Zabbix Troubleshooting Guide

Follow

Below are some common issues that you may run into when trying to integrate Zabbix with PagerDuty and steps for troubleshooting those problems. 

Potential Issues within the Zabbix Configuration

Check whether Zabbix has attempted to send an event to PagerDuty by viewing your Zabbix logs. Make sure the PagerDuty action was called, and if there were any errors in doing so.

  • For Zabbix 2.x: navigate go to Monitoring → Events, then click the event timestamp for the problem event. Check the Message actions section in the event details.
  • For Zabbix 3.x: navigate to ReportsAction Log to view the Status of the Zabbix event.  

Events are not being sent to the PagerDuty user/action.

  • Make sure the PagerDuty group in Zabbix has read permissions for the hosts and/or host groups in question. Also confirm that the PagerDuty user is in the PagerDuty group.

  • Check that the PagerDuty media type is enabled in ConfigurationMedia types.

Events appear to be sent to the PagerDuty user/action, but aren't showing up in PagerDuty.

  • Both the zabbix-agent and zabbix-server services must be running for Zabbix to send notifications to PagerDuty. The check that these are running use the following commands:

    service zabbix-agent status
    service zabbix-server status
  • Make sure your Zabbix server can make outbound HTTP/HTTPS connections to events.pagerduty.com on ports 80 and 443. If your environment requires a proxy to be set for outbound HTTP/HTTPS connections, make sure you set the proxy in the agent configuration or see the information below for using a proxy with the old Python integration.

  • Check that the integration key is set correctly in your PagerDuty user's media settings.
  • If you see an error such as "pagerduty_python: PagerDuty server REJECTED the event in file...Event object is invalid," check the trigger and recovery subjects and message formats in your PagerDuty action.

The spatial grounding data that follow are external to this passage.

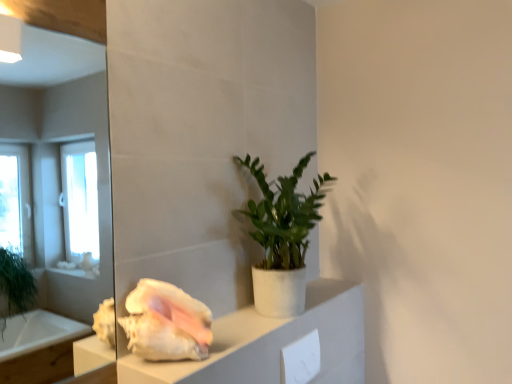 This screenshot has height=384, width=512. What are the coordinates of `green matte plant at center` in the screenshot? It's located at (282, 236).

The height and width of the screenshot is (384, 512). Identify the location of white glossy seashell at lower left. (166, 323).

This screenshot has width=512, height=384. Find the location of `green matte plant at center`. green matte plant at center is located at coordinates (282, 236).

From the image's perspective, does white matte cabinet at center appear lower than white glossy seashell at lower left?

Correct, white matte cabinet at center appears lower than white glossy seashell at lower left in the image.

From a real-world perspective, who is located lower, white matte cabinet at center or white glossy seashell at lower left?

From a 3D spatial view, white matte cabinet at center is below.

Looking at this image, is white matte cabinet at center not close to white glossy seashell at lower left?

No, white matte cabinet at center is not far from white glossy seashell at lower left.

Is white matte cabinet at center situated inside white glossy seashell at lower left or outside?

white matte cabinet at center is located beyond the bounds of white glossy seashell at lower left.

Consider the image. Between white glossy seashell at lower left and green matte plant at center, which one is positioned in front?

Positioned in front is white glossy seashell at lower left.

Considering the positions of point (205, 310) and point (279, 254), is point (205, 310) closer or farther from the camera than point (279, 254)?

Clearly, point (205, 310) is closer to the camera than point (279, 254).

Is white glossy seashell at lower left aimed at green matte plant at center?

No, white glossy seashell at lower left is not facing towards green matte plant at center.

You are a GUI agent. You are given a task and a screenshot of the screen. Output one action in this format:
    pyautogui.click(x=<x>, y=<y>)
    Task: Click on the houseplant on the right of white glossy seashell at lower left
    The width and height of the screenshot is (512, 384).
    Given the screenshot: What is the action you would take?
    pyautogui.click(x=282, y=236)

Is green matte plant at center turned away from white glossy seashell at lower left?

No.

Does green matte plant at center have a smaller size compared to white glossy seashell at lower left?

No, green matte plant at center is not smaller than white glossy seashell at lower left.

From the image's perspective, is green matte plant at center on white glossy seashell at lower left?

Yes.

Measure the distance from white matte cabinet at center to green matte plant at center.

A distance of 12.00 inches exists between white matte cabinet at center and green matte plant at center.

Between point (124, 361) and point (293, 292), which one is positioned behind?

Point (293, 292)

Consider the image. Visually, is white matte cabinet at center positioned to the left or to the right of green matte plant at center?

white matte cabinet at center is to the left of green matte plant at center.

From a real-world perspective, which object stands above the other?

green matte plant at center is physically above.

What's the angular difference between green matte plant at center and white matte cabinet at center's facing directions?

The angle between the facing direction of green matte plant at center and the facing direction of white matte cabinet at center is 0.891 degrees.

Is green matte plant at center to the left of white matte cabinet at center from the viewer's perspective?

Incorrect, green matte plant at center is not on the left side of white matte cabinet at center.

Which point is more distant from viewer, (307, 235) or (263, 347)?

Positioned behind is point (307, 235).

Is white matte cabinet at center completely or partially inside white glossy seashell at lower left?

No, white matte cabinet at center is not surrounded by white glossy seashell at lower left.

Can you tell me how much white glossy seashell at lower left and white matte cabinet at center differ in facing direction?

0.161 degrees.

From the image's perspective, who appears lower, white glossy seashell at lower left or white matte cabinet at center?

white matte cabinet at center, from the image's perspective.

From a real-world perspective, which is physically above, white glossy seashell at lower left or white matte cabinet at center?

white glossy seashell at lower left, from a real-world perspective.

Find the location of a particular element. The height and width of the screenshot is (384, 512). cabinetry directly beneath the white glossy seashell at lower left (from a real-world perspective) is located at coordinates (271, 343).

Locate an element on the screen. Image resolution: width=512 pixels, height=384 pixels. houseplant on the right of white glossy seashell at lower left is located at coordinates (282, 236).

Which object lies nearer to the anchor point white glossy seashell at lower left, white matte cabinet at center or green matte plant at center?

The object closer to white glossy seashell at lower left is white matte cabinet at center.

Which object lies further to the anchor point green matte plant at center, white matte cabinet at center or white glossy seashell at lower left?

white glossy seashell at lower left lies further to green matte plant at center than the other object.

Which object lies further to the anchor point white glossy seashell at lower left, green matte plant at center or white matte cabinet at center?

green matte plant at center is positioned further to the anchor white glossy seashell at lower left.

When comparing their distances from white matte cabinet at center, does green matte plant at center or white glossy seashell at lower left seem further?

green matte plant at center is further to white matte cabinet at center.

Based on their spatial positions, is white glossy seashell at lower left or green matte plant at center closer to white matte cabinet at center?

Based on the image, white glossy seashell at lower left appears to be nearer to white matte cabinet at center.

Looking at the image, which one is located further to green matte plant at center, white glossy seashell at lower left or white matte cabinet at center?

white glossy seashell at lower left lies further to green matte plant at center than the other object.

You are a GUI agent. You are given a task and a screenshot of the screen. Output one action in this format:
    pyautogui.click(x=<x>, y=<y>)
    Task: Click on the cabinetry between white glossy seashell at lower left and green matte plant at center in the horizontal direction
    This screenshot has width=512, height=384.
    Given the screenshot: What is the action you would take?
    pyautogui.click(x=271, y=343)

    Under ConfigurationActions, select the PagerDuty notification action to view its details. Remove any extra characters, such as whitespace or a newline-character after the text so that the configuration matches this exactly:

    Default subject: trigger
    Recovery subject: resolve
    Default message and Recovery message:

    name:{TRIGGER.NAME}
    id:{TRIGGER.ID}
    status:{TRIGGER.STATUS}
    hostname:{HOSTNAME}
    ip:{IPADDRESS}
    value:{TRIGGER.VALUE}
    event_id:{EVENT.ID}
    severity:{TRIGGER.SEVERITY}
  • If you're using Zabbix 3.x, make sure you have specified these script parameters for the PagerDuty media type under AdministrationMedia types:

    • {ALERT.SENDTO}

    • {ALERT.SUBJECT}

    • {ALERT.MESSAGE}

    ZabbixTroubleshooting_img2.png

Incidents are being triggered in PagerDuty, but they are not being resolved automatically after recovering in Zabbix.

Make sure the PagerDuty action in Zabbix has a condition of Trigger value = PROBLEM. The Trigger value must still be set to PROBLEM even if you have a custom Trigger severity you want to use.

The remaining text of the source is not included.